◆ REQUIREMENT: Your response should be every line from the entries that includes the string "instances".

◆ Collected data:
········

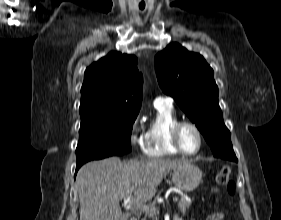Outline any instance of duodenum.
Returning <instances> with one entry per match:
<instances>
[{
	"mask_svg": "<svg viewBox=\"0 0 281 220\" xmlns=\"http://www.w3.org/2000/svg\"><path fill=\"white\" fill-rule=\"evenodd\" d=\"M131 220H137V219H135V218H132ZM175 220H182V219H180V218H177V219H175Z\"/></svg>",
	"mask_w": 281,
	"mask_h": 220,
	"instance_id": "1",
	"label": "duodenum"
}]
</instances>
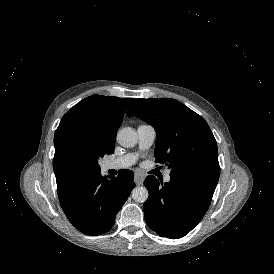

········

◆ YOUR SOLUTION:
Returning <instances> with one entry per match:
<instances>
</instances>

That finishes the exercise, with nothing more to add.